Senate President Pro Tem Toni Atkins voted for the legislation last year. Assembly Speaker Anthony Rendon has called Cadiz “tainted by egregious conflicts of interest within the Trump Administration.”
Lawmakers have two weeks to ensure that this project gets the critical review it so obviously deserves.
State policymakers must do what circumstances demand when the federal government abandons its responsibility and acts counter to the interests of California, its natural and cultural resources and its people. They must again resist.By Winston Hickox and Julian Canete
Winston Hickox is a Cadiz Inc. board member, and former head of the California Environmental Protection Agency, whickox@calstrat.com. Julian Canete is president of the California Hispanic Chambers of Commerce of which Cadiz Inc is a member, canetej@cahcc.com.
The California Environmental Quality Act requires a stringent evaluation of the implications of major projects and requires that impacts be avoided.
It’s a long, complicated process. When a project completes the arduous review, and the inevitable litigation challenging that review, Californians can have confidence that the project is safe for the environment.
Where project approval also must satisfy local agency review, people can have even more confidence that a project has been thoroughly vetted.
Such is the case with the Cadiz Water Project, a proposal to supplement water supply for Southern California that has been thoroughly vetted and reviewed in accordance with California Environmental Quality Act.
That’s why we found Mary Martin’s recent op-ed disappointing. She urges legislative intervention without acknowledging that critical history. And now a new bill seeks to create a new certification process for water conveyed in California’s water transportation systems, something that is unprecedented.
The legislation targets one specific project, the Cadiz Water Project. It would set a dangerous precedent and pose a threat to any infrastructure project in the state.
The Cadiz Water Project began its development process in 2008. It’s located on privately owned agricultural property in San Bernardino County and offers a new water supply for up to 400,000 people a year by reducing a recurrent loss of 10 billion gallons of water per year to evaporation.
To avoid impacts to any public land, a pipeline will be co-located along an active, existing railroad corridor to deliver water to the Colorado River Aqueduct. The project is expected to create and support thousands of jobs for labor unions, veterans and local families in the Inland Empire.
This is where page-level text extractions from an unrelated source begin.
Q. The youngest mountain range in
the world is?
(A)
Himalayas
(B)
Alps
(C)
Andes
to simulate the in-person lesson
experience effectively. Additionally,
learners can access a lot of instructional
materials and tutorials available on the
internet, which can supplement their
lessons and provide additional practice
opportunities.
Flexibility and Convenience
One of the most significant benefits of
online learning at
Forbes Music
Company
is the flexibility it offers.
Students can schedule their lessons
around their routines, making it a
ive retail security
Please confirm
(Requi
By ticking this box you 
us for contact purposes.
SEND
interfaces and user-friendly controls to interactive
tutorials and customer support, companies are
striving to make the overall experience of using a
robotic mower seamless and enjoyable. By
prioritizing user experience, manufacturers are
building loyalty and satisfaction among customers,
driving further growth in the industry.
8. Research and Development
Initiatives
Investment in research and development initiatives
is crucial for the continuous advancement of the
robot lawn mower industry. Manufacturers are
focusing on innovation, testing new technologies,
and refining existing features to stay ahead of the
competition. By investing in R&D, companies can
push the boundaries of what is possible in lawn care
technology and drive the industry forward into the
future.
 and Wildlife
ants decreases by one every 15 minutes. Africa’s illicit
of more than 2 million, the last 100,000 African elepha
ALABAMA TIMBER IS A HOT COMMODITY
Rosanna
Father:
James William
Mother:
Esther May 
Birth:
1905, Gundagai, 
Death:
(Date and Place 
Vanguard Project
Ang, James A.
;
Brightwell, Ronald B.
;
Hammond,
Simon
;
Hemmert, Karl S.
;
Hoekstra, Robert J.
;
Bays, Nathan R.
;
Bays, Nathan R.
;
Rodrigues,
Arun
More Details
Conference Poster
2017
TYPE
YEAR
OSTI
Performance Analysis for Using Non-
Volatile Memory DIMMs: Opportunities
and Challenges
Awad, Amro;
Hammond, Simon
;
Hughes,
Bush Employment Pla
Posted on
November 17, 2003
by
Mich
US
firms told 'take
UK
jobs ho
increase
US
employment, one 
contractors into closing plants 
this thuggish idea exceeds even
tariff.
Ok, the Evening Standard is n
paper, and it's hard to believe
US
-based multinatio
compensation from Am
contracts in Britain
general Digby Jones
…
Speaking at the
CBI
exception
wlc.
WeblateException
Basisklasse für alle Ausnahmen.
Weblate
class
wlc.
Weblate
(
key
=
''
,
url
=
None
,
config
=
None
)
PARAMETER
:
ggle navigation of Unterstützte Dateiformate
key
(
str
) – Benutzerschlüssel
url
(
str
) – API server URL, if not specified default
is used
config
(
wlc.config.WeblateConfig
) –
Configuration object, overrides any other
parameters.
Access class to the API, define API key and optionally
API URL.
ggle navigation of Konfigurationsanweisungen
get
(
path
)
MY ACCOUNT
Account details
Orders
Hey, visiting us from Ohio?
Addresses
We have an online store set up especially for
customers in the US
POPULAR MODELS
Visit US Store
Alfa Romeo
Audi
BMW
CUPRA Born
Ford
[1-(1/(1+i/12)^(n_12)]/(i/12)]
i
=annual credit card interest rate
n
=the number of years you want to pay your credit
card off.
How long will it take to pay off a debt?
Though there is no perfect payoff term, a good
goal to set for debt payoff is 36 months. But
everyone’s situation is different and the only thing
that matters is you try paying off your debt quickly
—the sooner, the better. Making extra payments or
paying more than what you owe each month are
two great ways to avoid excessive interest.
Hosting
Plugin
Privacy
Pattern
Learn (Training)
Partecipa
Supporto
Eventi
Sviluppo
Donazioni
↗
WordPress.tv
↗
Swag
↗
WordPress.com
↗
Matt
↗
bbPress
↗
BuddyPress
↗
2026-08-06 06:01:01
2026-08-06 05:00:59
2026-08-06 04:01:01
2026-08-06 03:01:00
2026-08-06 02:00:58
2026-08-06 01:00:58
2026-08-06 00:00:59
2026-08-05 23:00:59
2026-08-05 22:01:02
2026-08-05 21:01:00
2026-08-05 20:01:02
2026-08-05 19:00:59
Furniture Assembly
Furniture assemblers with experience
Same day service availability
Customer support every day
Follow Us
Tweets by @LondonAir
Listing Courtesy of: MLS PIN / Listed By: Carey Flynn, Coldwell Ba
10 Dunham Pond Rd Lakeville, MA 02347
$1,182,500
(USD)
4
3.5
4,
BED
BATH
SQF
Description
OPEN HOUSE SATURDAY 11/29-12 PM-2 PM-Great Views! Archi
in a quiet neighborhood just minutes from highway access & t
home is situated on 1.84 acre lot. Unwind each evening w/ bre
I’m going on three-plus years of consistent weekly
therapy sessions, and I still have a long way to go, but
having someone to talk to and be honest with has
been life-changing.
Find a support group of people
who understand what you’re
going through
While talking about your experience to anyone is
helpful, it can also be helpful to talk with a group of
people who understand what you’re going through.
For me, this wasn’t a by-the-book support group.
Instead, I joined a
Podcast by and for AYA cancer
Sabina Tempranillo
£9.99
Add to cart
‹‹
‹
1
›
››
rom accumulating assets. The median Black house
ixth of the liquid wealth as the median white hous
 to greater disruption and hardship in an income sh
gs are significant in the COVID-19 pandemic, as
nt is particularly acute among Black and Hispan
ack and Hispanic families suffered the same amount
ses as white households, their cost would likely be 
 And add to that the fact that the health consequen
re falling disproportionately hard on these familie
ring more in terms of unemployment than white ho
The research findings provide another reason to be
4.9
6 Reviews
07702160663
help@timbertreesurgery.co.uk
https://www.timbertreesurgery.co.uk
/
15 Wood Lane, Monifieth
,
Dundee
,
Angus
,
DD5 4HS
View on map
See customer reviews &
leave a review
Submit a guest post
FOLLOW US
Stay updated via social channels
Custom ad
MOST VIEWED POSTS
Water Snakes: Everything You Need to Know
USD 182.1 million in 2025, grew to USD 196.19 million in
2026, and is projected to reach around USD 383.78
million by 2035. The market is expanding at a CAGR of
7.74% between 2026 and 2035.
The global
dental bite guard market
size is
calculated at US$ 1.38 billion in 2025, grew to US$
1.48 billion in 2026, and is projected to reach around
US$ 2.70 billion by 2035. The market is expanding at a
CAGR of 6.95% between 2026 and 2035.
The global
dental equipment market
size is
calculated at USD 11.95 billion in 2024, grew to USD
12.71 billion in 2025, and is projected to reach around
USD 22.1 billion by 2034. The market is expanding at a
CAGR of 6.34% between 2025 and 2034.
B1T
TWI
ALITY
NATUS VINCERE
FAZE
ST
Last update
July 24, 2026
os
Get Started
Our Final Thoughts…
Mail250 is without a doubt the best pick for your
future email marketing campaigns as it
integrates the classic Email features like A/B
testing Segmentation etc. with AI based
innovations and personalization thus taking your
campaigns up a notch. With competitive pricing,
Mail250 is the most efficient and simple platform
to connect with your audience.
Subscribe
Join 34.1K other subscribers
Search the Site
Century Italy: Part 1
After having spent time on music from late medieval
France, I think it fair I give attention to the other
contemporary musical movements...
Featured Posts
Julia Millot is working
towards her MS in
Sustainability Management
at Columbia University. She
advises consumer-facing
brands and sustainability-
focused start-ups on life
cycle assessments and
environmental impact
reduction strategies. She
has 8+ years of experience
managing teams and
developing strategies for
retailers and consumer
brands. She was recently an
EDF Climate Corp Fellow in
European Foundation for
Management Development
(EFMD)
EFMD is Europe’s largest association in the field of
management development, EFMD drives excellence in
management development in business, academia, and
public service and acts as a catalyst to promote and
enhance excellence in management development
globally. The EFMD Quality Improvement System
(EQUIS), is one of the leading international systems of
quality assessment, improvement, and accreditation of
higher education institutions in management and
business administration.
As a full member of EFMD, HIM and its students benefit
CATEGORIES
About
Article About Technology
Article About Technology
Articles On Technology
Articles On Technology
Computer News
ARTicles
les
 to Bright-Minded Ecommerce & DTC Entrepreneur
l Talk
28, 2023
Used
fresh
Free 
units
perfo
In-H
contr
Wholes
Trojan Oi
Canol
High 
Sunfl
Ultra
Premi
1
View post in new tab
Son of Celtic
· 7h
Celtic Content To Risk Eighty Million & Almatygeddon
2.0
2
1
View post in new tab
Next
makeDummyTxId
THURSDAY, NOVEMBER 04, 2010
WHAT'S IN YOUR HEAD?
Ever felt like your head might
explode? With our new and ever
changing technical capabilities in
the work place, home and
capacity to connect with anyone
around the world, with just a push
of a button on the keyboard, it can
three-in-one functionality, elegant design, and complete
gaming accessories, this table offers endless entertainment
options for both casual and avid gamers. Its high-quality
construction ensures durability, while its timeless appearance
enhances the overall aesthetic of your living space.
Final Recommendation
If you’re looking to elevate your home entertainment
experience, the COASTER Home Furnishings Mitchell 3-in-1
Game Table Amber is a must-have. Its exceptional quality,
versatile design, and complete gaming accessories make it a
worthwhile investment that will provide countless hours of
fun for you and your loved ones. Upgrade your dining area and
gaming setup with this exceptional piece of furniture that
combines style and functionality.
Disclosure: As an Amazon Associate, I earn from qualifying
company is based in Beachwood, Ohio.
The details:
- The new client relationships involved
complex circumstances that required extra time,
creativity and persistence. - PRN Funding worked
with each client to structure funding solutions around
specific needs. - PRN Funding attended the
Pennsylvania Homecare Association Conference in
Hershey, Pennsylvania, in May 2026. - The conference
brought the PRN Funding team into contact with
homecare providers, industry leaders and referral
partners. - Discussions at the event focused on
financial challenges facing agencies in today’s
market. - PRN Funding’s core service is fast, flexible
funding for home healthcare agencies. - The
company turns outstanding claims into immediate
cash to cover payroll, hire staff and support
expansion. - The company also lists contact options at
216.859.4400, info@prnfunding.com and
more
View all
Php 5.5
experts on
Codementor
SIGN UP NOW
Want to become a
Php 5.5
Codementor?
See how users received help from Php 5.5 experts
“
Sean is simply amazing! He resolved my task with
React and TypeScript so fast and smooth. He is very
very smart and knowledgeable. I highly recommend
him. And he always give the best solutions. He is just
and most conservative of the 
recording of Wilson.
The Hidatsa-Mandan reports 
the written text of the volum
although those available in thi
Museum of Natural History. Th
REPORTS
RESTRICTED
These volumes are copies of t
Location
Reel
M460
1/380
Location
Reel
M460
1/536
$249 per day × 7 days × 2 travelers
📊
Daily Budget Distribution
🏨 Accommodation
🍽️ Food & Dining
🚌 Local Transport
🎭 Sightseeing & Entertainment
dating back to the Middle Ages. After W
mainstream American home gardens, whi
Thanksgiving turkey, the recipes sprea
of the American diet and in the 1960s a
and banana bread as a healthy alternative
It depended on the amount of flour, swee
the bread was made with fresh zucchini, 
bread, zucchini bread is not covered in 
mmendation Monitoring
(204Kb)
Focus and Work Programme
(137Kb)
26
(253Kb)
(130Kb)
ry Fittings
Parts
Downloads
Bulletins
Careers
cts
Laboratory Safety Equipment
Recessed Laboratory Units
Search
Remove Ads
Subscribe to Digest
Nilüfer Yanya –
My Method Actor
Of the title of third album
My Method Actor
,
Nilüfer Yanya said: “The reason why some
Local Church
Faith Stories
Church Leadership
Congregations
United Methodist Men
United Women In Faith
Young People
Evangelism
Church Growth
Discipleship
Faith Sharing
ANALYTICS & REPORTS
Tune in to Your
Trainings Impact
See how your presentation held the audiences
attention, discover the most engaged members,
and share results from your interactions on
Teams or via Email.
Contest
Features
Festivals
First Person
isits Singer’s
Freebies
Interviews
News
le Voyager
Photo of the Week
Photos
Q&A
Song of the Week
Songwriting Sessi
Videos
The Cadiz Water Project was thoroughly reviewed and deemed environmentally safe by California public agencies and courts. San Bernardino County reviewed the project and imposed a groundwater management plan that’s a backstop to ensure against any of the risks expressed by opponents.
The Cadiz Water Project has earned the bipartisan support of elected officials, labor and business leaders. A recent poll of San Bernardino County voters showed that 74 percent support Cadiz as an example of a locally-controlled water project that will help meet the region’s water needs.
Yes, opposition remains, as it often does to development projects in California. But the opposition has chosen to ignore the California Environmental Quality Act approvals, county review and 12 court opinions validating the project.
Legislative intervention in the final week of the session would set a dangerous precedent for other needed projects, including renewable energy, affordable housing, and commercial and hospital construction projects, creating uncertainty in California’s respected and rigorous environmental approval processes.
Moving the goalposts for special interests, who have had their voices heard and concerns addressed, is not good public policy, nor will it help the environment. It’s a short-sighted political strategy that we urge the Legislature to reject.